A key concern in wastewater-based epidemiology is the distortion in the relationship between viral load measurements and true incidence due to shedding load profiles, and the possible impact of differential shedding between variants on estimates of incidence. We show here that this is not an issue for the estimation of the selection advantage of a variant. The introduction and spread of a new variant that is shed more or less than the currently circulating variant can introduce bias in the real-time estimates of viral incidence and prevalence, as well as in the estimates of variant relative abundances. However, wastewater-based epidemiology provides other metrics of central importance to public health strategies: the growth rates and the selective advantage of the virus and its variants. Here we show that these quantities are either minimally or not at all sensitive to biases affecting normalization.

In the case of genomic epidemiology, a parameter that is crucial to estimate when a new variant emerges is its selective advantage relative to the currently circulating strain(s)13. Here, we have shown that under common assumptions of selection models, estimates of this parameter based on wastewater-derived data are unbiased as well as robust to arbitrary changes in shedding between variants. When relaxing those assumptions, estimates of selection are biased, regardless of whether they are computed from true relative incidence or from observed relative loads. Our results show that some types of changes in shedding profiles, mainly changes in mean shedding time, can amplify this bias in the wastewater-based estimates. Nevertheless, even under relaxed selection model assumptions, we find that differences in total shedding alone, which are the typical changes observed between variants, do not compromise the robustness of selection estimates.

In addition, we studied the effect of combining a change in mean generation time with a change in the shedding profile of a new variant. This reflects scenarios where differences in the infectiousness profiles of variants would affect both shedding and transmission dynamics, such as if altered within-host kinetics lead to earlier or more concentrated infectiousness and shedding. We find that failing to account for differences in mean generation time introduces bias in estimates of selection, whether computed from true relative incidence or from observed relative loads. However, in this setting, the arbitrary change in shedding profile does not amplify the bias. We further used simulations to examine the impact of changes in the shape of the generation time distribution and found no compounding effect from differences in total shedding. However, we did not explore cases where both the shape of the shedding profile and the shape of the generation time distribution vary simultaneously. In such cases, we expect that the effects could compound.

A parameter describing the current disease dynamics, which is critical to assess the epidemiological situation and inform policy, is the effective reproduction number \({R}_{e}\). We have shown that the bias of \({R}_{e}\) estimation stemming from differences in shedding profiles is transient. That is, the estimator will recalibrate itself after a short period of time. Additionally, we have provided approximate bounds for the maximum bias during this transition period.

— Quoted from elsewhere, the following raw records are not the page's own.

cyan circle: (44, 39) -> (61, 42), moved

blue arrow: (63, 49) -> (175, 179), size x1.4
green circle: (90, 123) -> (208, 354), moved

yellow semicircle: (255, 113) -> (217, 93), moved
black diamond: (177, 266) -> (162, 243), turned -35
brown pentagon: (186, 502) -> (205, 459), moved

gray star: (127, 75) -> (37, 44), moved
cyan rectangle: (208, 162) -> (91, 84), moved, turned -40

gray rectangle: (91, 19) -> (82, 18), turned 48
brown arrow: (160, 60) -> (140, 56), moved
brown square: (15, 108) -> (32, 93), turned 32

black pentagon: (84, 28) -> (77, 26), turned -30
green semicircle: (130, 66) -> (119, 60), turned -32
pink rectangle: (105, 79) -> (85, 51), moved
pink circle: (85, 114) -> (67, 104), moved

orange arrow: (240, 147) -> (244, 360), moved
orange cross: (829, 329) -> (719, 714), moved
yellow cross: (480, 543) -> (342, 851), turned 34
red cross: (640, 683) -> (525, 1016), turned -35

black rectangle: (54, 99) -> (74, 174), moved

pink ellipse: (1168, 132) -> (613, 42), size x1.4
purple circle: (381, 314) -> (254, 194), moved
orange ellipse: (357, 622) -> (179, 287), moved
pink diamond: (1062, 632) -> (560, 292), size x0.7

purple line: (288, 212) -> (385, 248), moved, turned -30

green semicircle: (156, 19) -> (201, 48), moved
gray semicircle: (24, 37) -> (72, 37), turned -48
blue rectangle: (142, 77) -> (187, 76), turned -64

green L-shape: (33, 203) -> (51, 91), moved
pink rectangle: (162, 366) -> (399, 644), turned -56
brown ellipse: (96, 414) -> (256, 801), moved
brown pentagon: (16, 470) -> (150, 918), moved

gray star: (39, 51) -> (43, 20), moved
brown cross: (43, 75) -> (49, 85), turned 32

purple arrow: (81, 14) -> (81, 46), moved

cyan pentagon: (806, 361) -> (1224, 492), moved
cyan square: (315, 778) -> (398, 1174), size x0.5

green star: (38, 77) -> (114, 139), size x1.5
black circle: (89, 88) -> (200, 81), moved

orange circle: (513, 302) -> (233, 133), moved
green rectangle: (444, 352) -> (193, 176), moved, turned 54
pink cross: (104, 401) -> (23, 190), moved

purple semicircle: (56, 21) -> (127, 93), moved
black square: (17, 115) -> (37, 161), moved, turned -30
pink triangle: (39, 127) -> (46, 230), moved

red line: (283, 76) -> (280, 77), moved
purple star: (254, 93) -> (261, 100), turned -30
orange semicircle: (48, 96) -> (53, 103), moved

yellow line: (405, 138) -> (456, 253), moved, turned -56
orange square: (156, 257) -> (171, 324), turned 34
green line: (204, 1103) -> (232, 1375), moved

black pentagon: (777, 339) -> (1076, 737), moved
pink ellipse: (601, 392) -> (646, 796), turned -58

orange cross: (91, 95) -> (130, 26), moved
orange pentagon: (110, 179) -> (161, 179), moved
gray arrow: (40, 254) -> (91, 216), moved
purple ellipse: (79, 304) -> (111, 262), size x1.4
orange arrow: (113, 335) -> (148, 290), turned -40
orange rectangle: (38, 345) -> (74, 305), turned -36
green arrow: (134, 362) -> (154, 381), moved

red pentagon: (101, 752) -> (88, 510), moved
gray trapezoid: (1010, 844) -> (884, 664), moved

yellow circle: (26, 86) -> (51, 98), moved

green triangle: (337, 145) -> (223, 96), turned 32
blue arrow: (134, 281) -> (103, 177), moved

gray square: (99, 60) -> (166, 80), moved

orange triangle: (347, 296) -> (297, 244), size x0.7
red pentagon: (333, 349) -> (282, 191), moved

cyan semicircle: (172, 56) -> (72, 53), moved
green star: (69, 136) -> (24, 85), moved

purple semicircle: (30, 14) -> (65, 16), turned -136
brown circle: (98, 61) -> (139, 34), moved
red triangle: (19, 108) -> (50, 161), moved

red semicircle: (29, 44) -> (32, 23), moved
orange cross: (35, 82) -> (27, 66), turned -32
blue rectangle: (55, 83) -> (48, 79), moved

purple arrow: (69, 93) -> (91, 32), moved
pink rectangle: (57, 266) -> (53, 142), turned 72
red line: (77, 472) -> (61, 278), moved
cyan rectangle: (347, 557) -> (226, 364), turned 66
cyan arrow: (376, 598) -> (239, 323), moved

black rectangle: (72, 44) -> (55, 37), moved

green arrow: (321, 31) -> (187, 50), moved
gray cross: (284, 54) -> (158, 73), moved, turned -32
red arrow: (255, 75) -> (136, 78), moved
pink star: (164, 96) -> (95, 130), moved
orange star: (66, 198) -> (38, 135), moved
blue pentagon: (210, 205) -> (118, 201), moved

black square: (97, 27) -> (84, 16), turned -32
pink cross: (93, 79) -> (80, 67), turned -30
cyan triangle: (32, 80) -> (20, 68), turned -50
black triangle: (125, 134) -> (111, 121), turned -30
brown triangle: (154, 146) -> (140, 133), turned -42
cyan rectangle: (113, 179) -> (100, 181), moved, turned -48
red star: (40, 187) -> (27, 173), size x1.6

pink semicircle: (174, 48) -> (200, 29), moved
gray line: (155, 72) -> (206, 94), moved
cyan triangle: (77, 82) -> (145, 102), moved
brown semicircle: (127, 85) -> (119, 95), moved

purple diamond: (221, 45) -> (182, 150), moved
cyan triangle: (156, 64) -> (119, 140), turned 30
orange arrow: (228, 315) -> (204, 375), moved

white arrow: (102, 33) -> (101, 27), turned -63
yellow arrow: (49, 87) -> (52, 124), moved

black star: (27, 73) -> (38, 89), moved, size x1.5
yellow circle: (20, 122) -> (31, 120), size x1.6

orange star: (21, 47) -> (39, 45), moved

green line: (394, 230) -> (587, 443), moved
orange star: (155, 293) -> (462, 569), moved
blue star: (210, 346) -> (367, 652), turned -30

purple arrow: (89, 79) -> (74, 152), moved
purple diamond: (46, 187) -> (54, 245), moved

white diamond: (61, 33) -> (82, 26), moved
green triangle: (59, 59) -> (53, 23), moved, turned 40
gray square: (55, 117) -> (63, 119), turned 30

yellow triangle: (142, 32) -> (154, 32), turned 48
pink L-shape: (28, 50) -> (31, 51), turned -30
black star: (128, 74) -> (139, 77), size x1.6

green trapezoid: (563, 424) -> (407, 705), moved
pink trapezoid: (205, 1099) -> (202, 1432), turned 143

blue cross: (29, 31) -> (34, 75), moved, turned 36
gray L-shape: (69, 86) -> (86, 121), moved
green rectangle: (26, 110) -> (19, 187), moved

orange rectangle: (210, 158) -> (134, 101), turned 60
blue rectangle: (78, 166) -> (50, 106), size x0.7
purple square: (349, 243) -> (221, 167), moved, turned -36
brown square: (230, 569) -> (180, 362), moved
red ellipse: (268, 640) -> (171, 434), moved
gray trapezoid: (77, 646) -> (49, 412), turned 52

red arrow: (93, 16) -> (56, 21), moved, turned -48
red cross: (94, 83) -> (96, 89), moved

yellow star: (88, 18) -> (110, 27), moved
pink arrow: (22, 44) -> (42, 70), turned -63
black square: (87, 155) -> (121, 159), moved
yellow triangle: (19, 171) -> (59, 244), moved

Clinical data is often considered the gold standard to obtain epidemiological insights into the dynamics of a pathogen and its variants. However, clinical estimates are also not indicative of the true incidence of the pathogen or its variants because they are confounded by a delay distribution between infection and testing22. Additionally, estimates based on clinical data are subject to biases, such as non-random testing and sequencing. In this study, clinical sequences from randomly selected positive tests of the general population were compared to wastewater-derived data. Randomly selected samples should suffer fewer biases related to age stratification and variation in triaging that can be encountered when aggregating non-random samples, such as is typically obtained from hospitals. Nevertheless, the samples remain subject to sampling biases, as the testing was not random23. Moreover, estimates based on clinical data require orders of magnitude more samples than needed for wastewater to achieve the same precision, because wastewater samples provided a pooled population estimate. Our findings demonstrate that wastewater-based epidemiology remains a valid (and advantageous) tool to estimate competitive advantages between multiple variants of a pathogen and to assess the current disease dynamics, even in the presence of differential shedding.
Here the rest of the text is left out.